駅近や眺望、充実した共用施設など、多くの魅力を備えたタワーマンション。資産価値や利便性に惹かれ、購入を決断する人も少なくありません。しかし、住宅ローンの返済だけを基準に資金計画を立てると、入居後に思わぬ負担に直面することがあります。住み続けるほど重くなるコストが、家計を揺るがすケースもあるのです。

「無理なく住み続けられるか…」夫婦の結論

夫婦は家計を見直すことにしました。まず外食費や旅行費を減らし、車の買い替えも先送りにしました。子どもの教育費が落ち着けば余裕が出ると考えていましたが、その頃には自分たちの老後資金づくりも本格的に考えなければなりません。

 

「ローンが払えるかどうかだけで判断していたのが甘かったね」

 

明美さんがそう言うと、智也さんもうなずきました。

 

「買えたことと、無理なく住み続けられることは別なんだな」

 

マンションの管理費や修繕積立金は、生活の質を支えるための費用でもあります。
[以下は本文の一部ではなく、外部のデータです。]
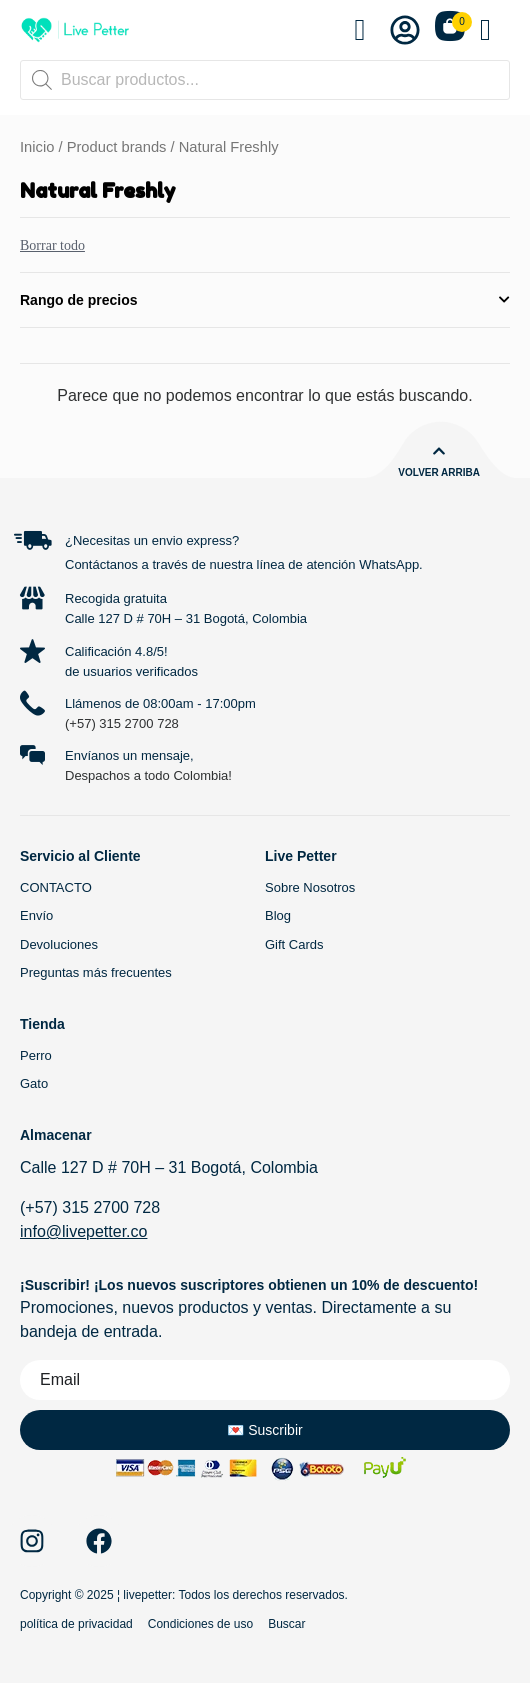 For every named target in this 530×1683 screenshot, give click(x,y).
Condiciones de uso (200, 1624)
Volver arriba (439, 472)
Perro (36, 1055)
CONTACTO (56, 887)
清掃、警備、設備点検、エレベーターの保守、共用施設の維持。これらを削りすぎれば、建物の価値や安全性に影響するおそれもあります。値上げ自体が悪いわけではありません。

 

問題は、購入時に将来の上昇を十分に織り込んでいなかったことでした。

 

国土交通省の『マンションの修繕積立金に関するガイドライン』でも、修繕積立金は長期修繕計画に基づいて適切に設定する必要があるとされています。新築時の負担感を抑えるために当初の積立額が低く設定されている場合、後から段階的に引き上げられることもあります。

 

智也さん夫婦は、売却も一度は考えました。しかし、住み替えれば仲介手数料や引っ越し費用がかかり、同じ利便性の物件を探せば価格も高い。すぐに手放すのではなく、数年間は住み続けながら老後の住まい方を検討することにしました。

 

タワーマンションは、便利で快適な住まいです。ただし、共用施設や高層建物を維持するには相応の費用がかかります。購入時には住宅ローンだけでなく、管理費、修繕積立金、固定資産税、将来の値上げ余地まで含めて家計を考える必要があります。